Thirdly, other studies (see review in Kaspari 1993) state that in ants heat tolerance is related to body size: desiccation (Hood & Tschinkel 1990; Kaspari 1993), maximum foraging time (Lighton & Feener 1989) and foraging temperature (Rissing & Pollock 1984) increase with body size of species. In this study, a conclusive relationship between worker size and foraging temperatures has not been found: a positive relationship between mean specific body size and CTM has been obtained, although a similar relationship between body size and maximal activity temperature is not significant, i.e. the largest ants are more resistant, but they do not necessarily forage during the hottest periods of the day.

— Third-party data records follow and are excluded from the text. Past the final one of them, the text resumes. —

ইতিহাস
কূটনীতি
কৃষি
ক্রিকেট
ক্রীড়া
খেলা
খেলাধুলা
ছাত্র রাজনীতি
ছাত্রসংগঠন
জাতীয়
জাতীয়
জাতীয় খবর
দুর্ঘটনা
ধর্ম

Finally, other authors (Fellers 1989; Cros et al. 1997) have suggested that species forage at different temperatures according to their position in the dominance rank, with dominant species being limited by temperature, while subordinate species show a wider tolerance. In this study, there was a negative relationship between the dominance index and the percentage of activity performed at risk conditions: dominant species (such as P. pallidula, T. semilaeve or T. nigerrimum) forage at low temperatures quite distant from their critical thermal limits, while most subordinate species (such as C. cursor, A. senilis or C. foreli) foraged at high temperatures very close to their physiological thermal limits.

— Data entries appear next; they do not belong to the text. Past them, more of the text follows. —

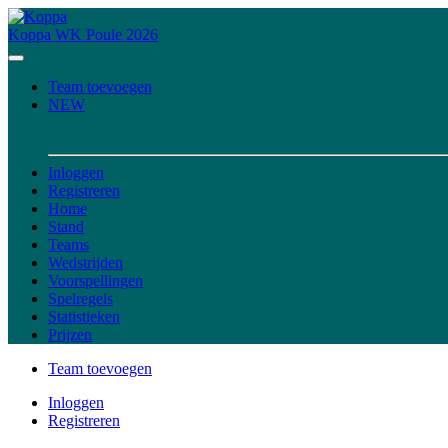
Koppa
WK Poule 2026
Team toevoegen
NEW
Inloggen
Registreren
Home
Stand
Teams
Wedstrijden
Voorspellingen
Spelregels
Statistieken
Prijzen
Team toevoegen
Inloggen
Registreren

These ideas lead us to discuss the optimization of the risk level assumed by each species. Why do risk-prone species forage at temperatures far from their CTM while risk-averse species forage at temperatures close to it? Until now, the optimization of risk in ants has been related almost exclusively to predation (Nonacs & Dill 1988, 1990; Fewell 1990; Nonacs 1990). Mortality rates of foragers are unlikely to be homogeneously distributed in space and time because some areas and some periods of the day should be safer than others. Although the ability to reduce mortality risk while foraging may be a factor that favours insect sociality in general (Nonacs & Dill 1990), in certain cases risk is ignored or at least tolerated when food is good, probably because the potential colony growth gains offset the loss of a few foragers (Nonacs 1990; Nonacs & Dill 1990). Since exploiting only food sources without any associated risk may restrict colonies to an impossibly small set of food items (Nonacs & Dill 1988), foragers of different species must choose a trade-off between maximizing energy brought back to the colony and minimizing mortality risk (Nonacs & Dill 1990). There may be situations in nature in which it is advantageous to risk near-lethal temperatures to maximize foraging success. In the Mediterranean communities studied, dominant species forage very rarely at temperatures close to their critical thermal limits, while subordinate species forage more frequently at risk temperatures. Subordinate, heat-tolerant ant species follow a risk-prone strategy by foraging at nearly lethal environmental conditions, but they benefit from this strategy by having a better foraging performance. The foraging efficiency of subordinates increases when temperature increases (see Fig. 5; also Marsh 1985a), while that of dominants decreases with temperature. The wide range of thermal niches found, on a daily basis, in Mediterranean habitats may be one reason why Mediterranean ant faunas can be so diverse in the face of limited diversity in vegetation and habitat structure. That is, more species can be packed into a long thermal axis than into a shorter one. As Heatwole & Muir (1989) point out, there may be room for thermophilic, thermotolerant and cryophilic species in the same habitat.


We are very grateful to Profs Rüdiger Wehner and Raymond Huey for their helpful comments on an earlier draft of the manuscript, to Dr Pedro Jordano for his encouragement, ideas and helpful discussions on comparative methods, to Valentín Cavia (‘Looking-valleys’) and Nicole Salini for their help in laboratory measurements, to Fernandito García del Pino for allowing us to use the hot plate, to Jordi Bosch and Dolors Company for their help in the field work, to Paqui Ruano and Alberto Tinaut for providing us with some references and the ant phylogeny tree, and to Rocio Requerey for bibliographic assistance. This research was partly funded by DGICYT project PB91–0114 to Xim Cerdá.